Task directions ::
In the entries below, begin at the line with "Deixe um comentário" and stop after the line with "iyileştirme sağlandığı belirtildi."; output those lines exactly and omit the pictures.

Transcribed page contents ::
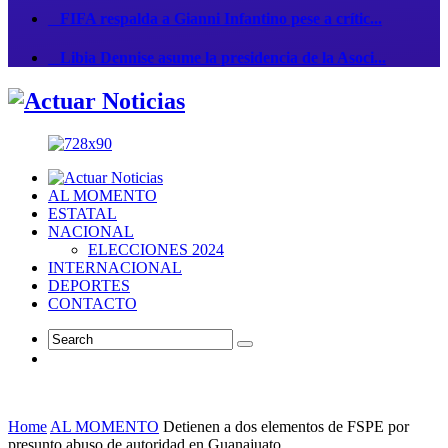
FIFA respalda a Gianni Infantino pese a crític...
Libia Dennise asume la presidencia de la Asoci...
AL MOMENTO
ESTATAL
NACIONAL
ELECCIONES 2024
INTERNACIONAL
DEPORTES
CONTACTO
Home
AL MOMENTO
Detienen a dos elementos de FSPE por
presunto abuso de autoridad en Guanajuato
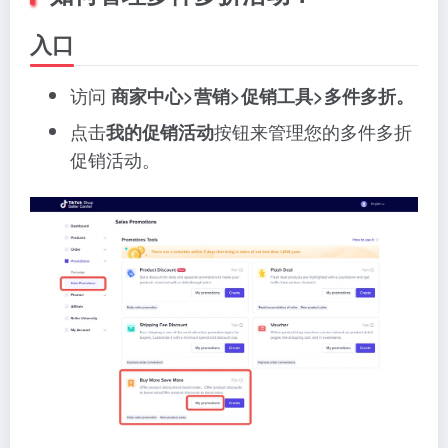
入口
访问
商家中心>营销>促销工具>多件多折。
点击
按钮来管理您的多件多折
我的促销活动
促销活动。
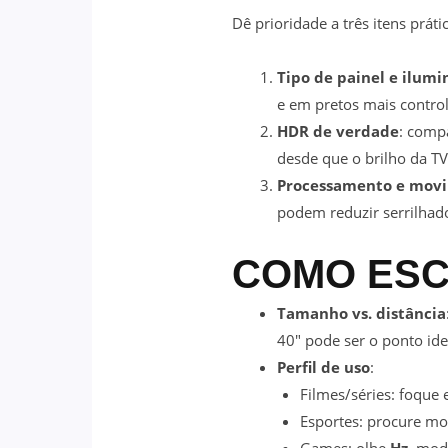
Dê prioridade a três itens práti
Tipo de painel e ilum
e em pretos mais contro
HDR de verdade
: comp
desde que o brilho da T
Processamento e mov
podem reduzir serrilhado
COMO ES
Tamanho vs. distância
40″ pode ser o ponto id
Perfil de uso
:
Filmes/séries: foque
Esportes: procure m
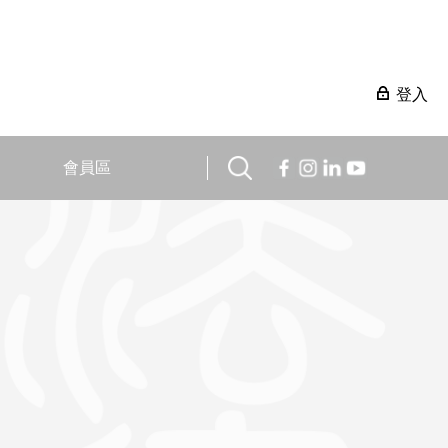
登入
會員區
...
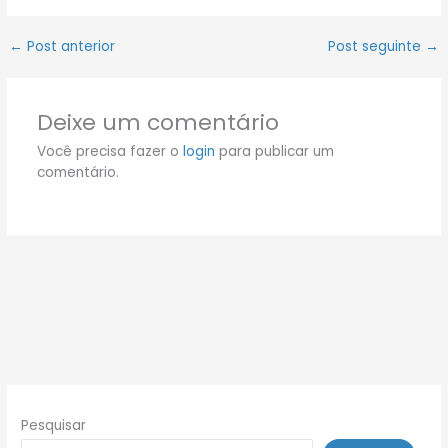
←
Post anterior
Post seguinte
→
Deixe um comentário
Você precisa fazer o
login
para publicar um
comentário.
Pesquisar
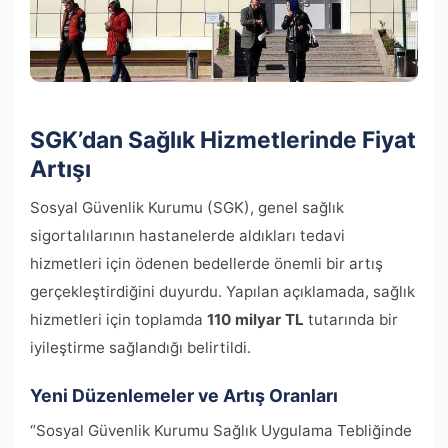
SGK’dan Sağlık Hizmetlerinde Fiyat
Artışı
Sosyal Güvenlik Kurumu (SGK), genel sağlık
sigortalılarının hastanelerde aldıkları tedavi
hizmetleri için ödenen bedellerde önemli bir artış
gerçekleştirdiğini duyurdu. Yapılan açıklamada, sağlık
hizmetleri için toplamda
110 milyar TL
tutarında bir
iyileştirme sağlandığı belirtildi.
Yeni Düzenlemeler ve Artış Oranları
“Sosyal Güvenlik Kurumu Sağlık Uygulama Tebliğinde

Task response ::
Deixe um comentário
Você precisa fazer o
login
para publicar um
comentário.
Pesquisar
SGK’dan Sağlık Hizmetlerinde Fiyat
Artışı
Sosyal Güvenlik Kurumu (SGK), genel sağlık
sigortalılarının hastanelerde aldıkları tedavi
hizmetleri için ödenen bedellerde önemli bir artış
gerçekleştirdiğini duyurdu. Yapılan açıklamada, sağlık
hizmetleri için toplamda
110 milyar TL
tutarında bir
iyileştirme sağlandığı belirtildi.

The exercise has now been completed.